Every time you can easily do 12 reps, you increase the weight (doing fewer reps if necessary), which is the basic principle of gain known as progressive overload.
For example, Liu started with 12 reps of 30 pounds on the shoulder press and now does 10 reps of 66 pounds. He added almost 70 pounds to his bench press with this method.
Liu says that the amount of work feels just right when the exercises previously prescribed to him felt like too much effort or not enough.

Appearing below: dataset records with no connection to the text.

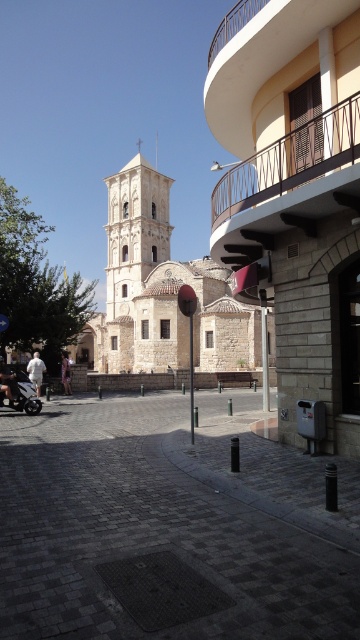 Question: Does dark gray cobblestone at center have a greater width compared to shiny chrome motorcycle at lower left?

Choices:
 (A) no
 (B) yes

Answer: (B)

Question: Does beige stone church at center come behind light beige stone bell tower at center?

Choices:
 (A) yes
 (B) no

Answer: (B)

Question: Which point is closer to the camera?

Choices:
 (A) white cotton shirt at left
 (B) light brown leather jacket at lower left
 (C) dark gray textured manhole cover at center

Answer: (C)

Question: Based on their relative distances, which object is farther from the dark gray textured manhole cover at center?

Choices:
 (A) white cotton shirt at left
 (B) shiny chrome motorcycle at lower left
 (C) light brown leather jacket at lower left

Answer: (A)

Question: Can you confirm if light beige stone bell tower at center is bigger than dark gray textured manhole cover at center?

Choices:
 (A) no
 (B) yes

Answer: (B)

Question: Which of these objects is positioned farthest from the light brown leather jacket at lower left?

Choices:
 (A) dark gray textured manhole cover at center
 (B) white cotton shirt at left
 (C) dark gray cobblestone at center
 (D) light beige stone church at center

Answer: (D) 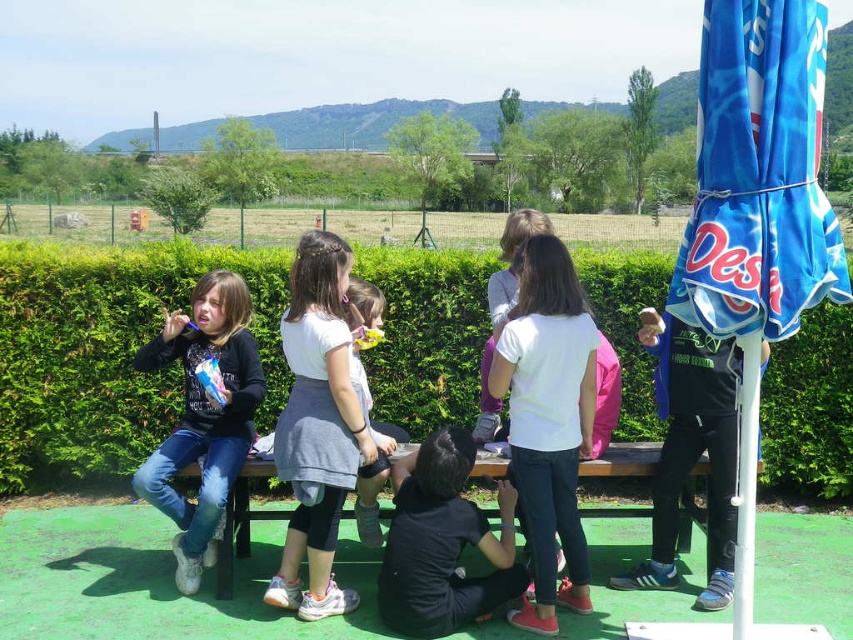 You are a parent trying to locate your child who is sitting on the green painted wood bench at center. You see the green leafy hedge at center in the background. Which side of the bench should you look to find your child?

The green leafy hedge at center is to the right of the green painted wood bench at center, so your child is on the left side of the bench.

You are a photographer trying to capture a group photo of the children. You notice the white matte shirt at center and the matte black shirt at left. Which child should you ask to move closer to fill the frame better?

The white matte shirt at center should move closer because it occupies less space than the matte black shirt at left, so moving closer would help balance the composition. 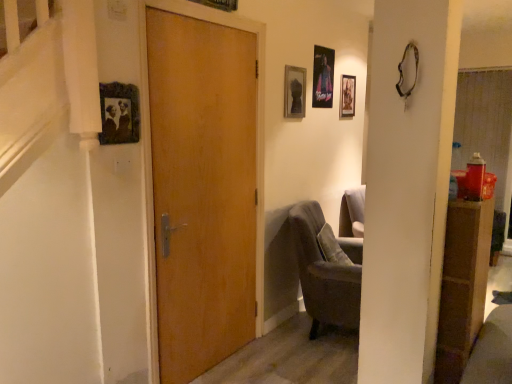 This screenshot has width=512, height=384. I want to click on matte black picture frame at upper center, marked as the 1th picture frame in a right-to-left arrangement, so click(x=347, y=96).

Describe the element at coordinates (347, 96) in the screenshot. I see `matte black picture frame at upper center, the 5th picture frame from the front` at that location.

At what (x,y) coordinates should I click in order to perform the action: click on matte glass picture frame at upper center, which appears as the third picture frame when viewed from the right. Please return your answer as a coordinate pair (x, y). The image size is (512, 384). Looking at the image, I should click on (294, 92).

What do you see at coordinates (119, 113) in the screenshot? I see `matte black picture frame at upper left, marked as the 1th picture frame in a left-to-right arrangement` at bounding box center [119, 113].

The image size is (512, 384). What do you see at coordinates (202, 190) in the screenshot?
I see `wooden door at center` at bounding box center [202, 190].

The image size is (512, 384). Describe the element at coordinates (219, 4) in the screenshot. I see `wooden picture frame at upper center, marked as the fourth picture frame in a back-to-front arrangement` at that location.

Where is `matte black picture frame at upper center, the 5th picture frame from the front`? matte black picture frame at upper center, the 5th picture frame from the front is located at coordinates (347, 96).

From a real-world perspective, is wooden picture frame at upper center, which appears as the 4th picture frame when viewed from the right, above or below metallic poster at upper center, which is the 2th picture frame from right to left?

wooden picture frame at upper center, which appears as the 4th picture frame when viewed from the right, is above metallic poster at upper center, which is the 2th picture frame from right to left.

Considering their positions, is wooden picture frame at upper center, the 2th picture frame in the front-to-back sequence, located in front of or behind metallic poster at upper center, which appears as the 4th picture frame when viewed from the left?

Clearly, wooden picture frame at upper center, the 2th picture frame in the front-to-back sequence, is in front of metallic poster at upper center, which appears as the 4th picture frame when viewed from the left.

Is wooden picture frame at upper center, the 2th picture frame in the front-to-back sequence, wider or thinner than metallic poster at upper center, acting as the fourth picture frame starting from the front?

In the image, wooden picture frame at upper center, the 2th picture frame in the front-to-back sequence, appears to be wider than metallic poster at upper center, acting as the fourth picture frame starting from the front.

Considering the sizes of objects wooden picture frame at upper center, which appears as the 4th picture frame when viewed from the right, and metallic poster at upper center, acting as the fourth picture frame starting from the front, in the image provided, who is taller, wooden picture frame at upper center, which appears as the 4th picture frame when viewed from the right, or metallic poster at upper center, acting as the fourth picture frame starting from the front,?

metallic poster at upper center, acting as the fourth picture frame starting from the front.

Is matte black picture frame at upper center, the 5th picture frame from the front, inside the boundaries of wooden door at center, or outside?

matte black picture frame at upper center, the 5th picture frame from the front, is not enclosed by wooden door at center.

From a real-world perspective, relative to wooden door at center, is matte black picture frame at upper center, which is the first picture frame from back to front, vertically above or below?

From a real-world perspective, matte black picture frame at upper center, which is the first picture frame from back to front, is physically above wooden door at center.

Between matte black picture frame at upper center, marked as the 1th picture frame in a right-to-left arrangement, and wooden door at center, which one has more height?

wooden door at center.

In the scene shown: Which is less distant, (349,87) or (156,43)?

Clearly, point (349,87) is more distant from the camera than point (156,43).

From the image's perspective, which is above, metallic poster at upper center, which is the second picture frame in back-to-front order, or matte black picture frame at upper left, arranged as the 1th picture frame when viewed from the front?

metallic poster at upper center, which is the second picture frame in back-to-front order.

Considering the relative sizes of metallic poster at upper center, which is the second picture frame in back-to-front order, and matte black picture frame at upper left, the 5th picture frame in the right-to-left sequence, in the image provided, is metallic poster at upper center, which is the second picture frame in back-to-front order, bigger than matte black picture frame at upper left, the 5th picture frame in the right-to-left sequence,?

Indeed, metallic poster at upper center, which is the second picture frame in back-to-front order, has a larger size compared to matte black picture frame at upper left, the 5th picture frame in the right-to-left sequence.

Is metallic poster at upper center, which is the second picture frame in back-to-front order, shorter than matte black picture frame at upper left, the 5th picture frame in the right-to-left sequence?

Incorrect, the height of metallic poster at upper center, which is the second picture frame in back-to-front order, does not fall short of that of matte black picture frame at upper left, the 5th picture frame in the right-to-left sequence.

Looking at this image, would you consider metallic poster at upper center, which is the second picture frame in back-to-front order, to be distant from wooden picture frame at upper center, the 2th picture frame in the front-to-back sequence?

metallic poster at upper center, which is the second picture frame in back-to-front order, is far away from wooden picture frame at upper center, the 2th picture frame in the front-to-back sequence.

Considering the sizes of objects metallic poster at upper center, which appears as the 4th picture frame when viewed from the left, and wooden picture frame at upper center, which appears as the 4th picture frame when viewed from the right, in the image provided, who is taller, metallic poster at upper center, which appears as the 4th picture frame when viewed from the left, or wooden picture frame at upper center, which appears as the 4th picture frame when viewed from the right,?

metallic poster at upper center, which appears as the 4th picture frame when viewed from the left.

Is metallic poster at upper center, acting as the fourth picture frame starting from the front, oriented away from wooden picture frame at upper center, marked as the 2th picture frame in a left-to-right arrangement?

That's not correct — metallic poster at upper center, acting as the fourth picture frame starting from the front, is not looking away from wooden picture frame at upper center, marked as the 2th picture frame in a left-to-right arrangement.

Does velvet grey armchair at lower right appear on the left side of matte glass picture frame at upper center, which appears as the 3th picture frame when viewed from the back?

No, velvet grey armchair at lower right is not to the left of matte glass picture frame at upper center, which appears as the 3th picture frame when viewed from the back.

Based on the photo, is the position of velvet grey armchair at lower right more distant than that of matte glass picture frame at upper center, which appears as the third picture frame when viewed from the right?

No, it is not.

Choose the correct answer: Is velvet grey armchair at lower right inside matte glass picture frame at upper center, which is counted as the third picture frame, starting from the front, or outside it?

velvet grey armchair at lower right is spatially situated outside matte glass picture frame at upper center, which is counted as the third picture frame, starting from the front.

From a real-world perspective, is velvet grey armchair at lower right physically below matte glass picture frame at upper center, which appears as the 3th picture frame when viewed from the back?

Yes, from a real-world perspective, velvet grey armchair at lower right is below matte glass picture frame at upper center, which appears as the 3th picture frame when viewed from the back.

Image resolution: width=512 pixels, height=384 pixels. What are the coordinates of `picture frame that is the 2nd one above the matte black picture frame at upper center, the 5th picture frame from the front (from a real-world perspective)` in the screenshot? It's located at (323, 77).

Can you see matte black picture frame at upper center, which is the first picture frame from back to front, touching metallic poster at upper center, which is the second picture frame in back-to-front order?

matte black picture frame at upper center, which is the first picture frame from back to front, is not next to metallic poster at upper center, which is the second picture frame in back-to-front order, and they're not touching.

Is matte black picture frame at upper center, the fifth picture frame in the left-to-right sequence, closer to the viewer compared to metallic poster at upper center, which appears as the 4th picture frame when viewed from the left?

No, it is behind metallic poster at upper center, which appears as the 4th picture frame when viewed from the left.

Considering the positions of points (344, 86) and (329, 51), is point (344, 86) farther from camera compared to point (329, 51)?

Yes, it is behind point (329, 51).

From a real-world perspective, is matte glass picture frame at upper center, which is counted as the third picture frame, starting from the front, positioned under matte black picture frame at upper center, which is the first picture frame from back to front, based on gravity?

No, from a real-world perspective, matte glass picture frame at upper center, which is counted as the third picture frame, starting from the front, is not under matte black picture frame at upper center, which is the first picture frame from back to front.

Which is behind, point (285, 65) or point (346, 98)?

The point (346, 98) is more distant.

Is matte glass picture frame at upper center, arranged as the 3th picture frame when viewed from the left, to the right of matte black picture frame at upper center, which is the first picture frame from back to front, from the viewer's perspective?

In fact, matte glass picture frame at upper center, arranged as the 3th picture frame when viewed from the left, is to the left of matte black picture frame at upper center, which is the first picture frame from back to front.

Is matte glass picture frame at upper center, which appears as the third picture frame when viewed from the right, bigger or smaller than matte black picture frame at upper center, the 5th picture frame from the front?

Clearly, matte glass picture frame at upper center, which appears as the third picture frame when viewed from the right, is larger in size than matte black picture frame at upper center, the 5th picture frame from the front.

“It’s really achievable,” he said. “I’m pretty tired, but not too tired.”
He counts macros and eats more protein, but doesn’t cut out any foods
Liu says her diet is flexible, with about 35% of calories coming from protein, 40% from carbs and 25% from fat.
Over time, he says, Enaz gradually lowered his calorie goal so he could continue to burn fat while still eating enough to build muscle.
Within this guideline, Liu says, he can eat whatever he wants.
“As long as I followed the calories and macros, I didn’t cut out any food,” she said.
Liu says the biggest difference in her eating habits is that she gets more protein in the morning, including a protein shake with oatmeal and a scoop of protein powder. That, and he stopped stressing about strict, arbitrary rules about what he could and couldn’t eat.
“It was simple and focused. I followed it, learned from it, and can continue to do it,” Liu said.